A new Quinnipiac poll dropped on Tuesday, and it’s a doozy for President Joe Biden, whose approval rating just keeps reaching new lows.
According to the poll, which surveyed 1,342 adults nationwide between Oct. 15 and 18, Biden’s approval has dropped to 37 percent — despite the fact that only 23 percent of respondents were Republicans. The poll was D+4.
Only 38 percent of those surveyed said they have a “favorable” impression of the president. That’s less than Trump’s 39 percent “favorable” rating in the same poll, despite the sample group leaning blue.
The poll indicates Biden’s approval has slipped across demographic groups. Not only is he a staggering 39 points underwater with white men (26 percent approve to 65 percent disapprove), but he’s also lost the support of white women and Hispanics. Approval among white women is down to 40 percent, with 53 percent disapproving, a 13-point deficit. And among Hispanics, it’s a gaping 18-point difference (33 percent approve to 51 percent disapprove).
The Democrat president’s support hasn’t just waned in quantity, but especially in quality, with enthusiasm swinging against the president. In other words, Biden’s critics dislike him more passionately than his supporters like him. While only 18 percent of respondents indicated that they “approve strongly” of how Biden is handling the presidency, 43 percent said they “disapprove strongly.”
The poll also shows that more than half the country believes we’re worse off now than a year ago (52 percent), as the president who vowed to “shut down the virus” instead has routinely mangled COVID-19 messaging and sent the economy spiraling into disaster, with worker shortages, supply and shipping crises, skyrocketing inflation and high prices, and medically coercive vaccine mandates that have led to strikes and unjust terminations.

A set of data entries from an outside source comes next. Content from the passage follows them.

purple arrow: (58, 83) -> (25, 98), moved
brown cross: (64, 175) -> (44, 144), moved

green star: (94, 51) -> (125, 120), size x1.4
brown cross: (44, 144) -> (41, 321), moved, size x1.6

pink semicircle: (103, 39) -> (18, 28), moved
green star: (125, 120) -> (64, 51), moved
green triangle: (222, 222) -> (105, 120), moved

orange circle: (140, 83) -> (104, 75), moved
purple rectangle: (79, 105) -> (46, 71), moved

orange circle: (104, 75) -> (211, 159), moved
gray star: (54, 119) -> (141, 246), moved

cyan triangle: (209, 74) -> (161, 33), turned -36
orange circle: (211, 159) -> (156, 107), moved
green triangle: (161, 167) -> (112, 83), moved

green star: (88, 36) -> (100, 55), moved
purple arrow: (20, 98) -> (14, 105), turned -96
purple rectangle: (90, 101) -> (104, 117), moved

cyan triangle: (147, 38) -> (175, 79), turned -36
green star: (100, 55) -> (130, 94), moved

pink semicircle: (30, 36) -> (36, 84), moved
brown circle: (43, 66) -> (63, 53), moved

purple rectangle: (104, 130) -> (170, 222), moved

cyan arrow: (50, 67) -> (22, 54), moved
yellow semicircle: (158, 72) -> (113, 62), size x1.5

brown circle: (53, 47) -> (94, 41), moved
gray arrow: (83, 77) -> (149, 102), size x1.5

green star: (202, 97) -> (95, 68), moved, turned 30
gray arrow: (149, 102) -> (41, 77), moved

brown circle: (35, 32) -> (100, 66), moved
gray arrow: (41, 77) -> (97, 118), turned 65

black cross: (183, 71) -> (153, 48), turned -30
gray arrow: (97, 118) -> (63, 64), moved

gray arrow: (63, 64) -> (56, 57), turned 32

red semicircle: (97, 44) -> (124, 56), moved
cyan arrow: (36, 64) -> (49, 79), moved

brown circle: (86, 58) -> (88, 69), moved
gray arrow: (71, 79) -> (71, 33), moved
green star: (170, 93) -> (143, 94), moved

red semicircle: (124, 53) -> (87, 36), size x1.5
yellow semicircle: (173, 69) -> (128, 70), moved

Though the White House likes to say these failures are a result of the administration’s preoccupation with stamping out COVID and “saving lives,” polling shows the American people aren’t fooled. When asked, “What is the most urgent issue facing the country today[?]” the plurality responded that it’s the economy (19 percent), not COVID-19 (16 percent). Close behind is immigration at 14 percent, as the Biden administration continues to exacerbate its humanitarian crisis on the southern border.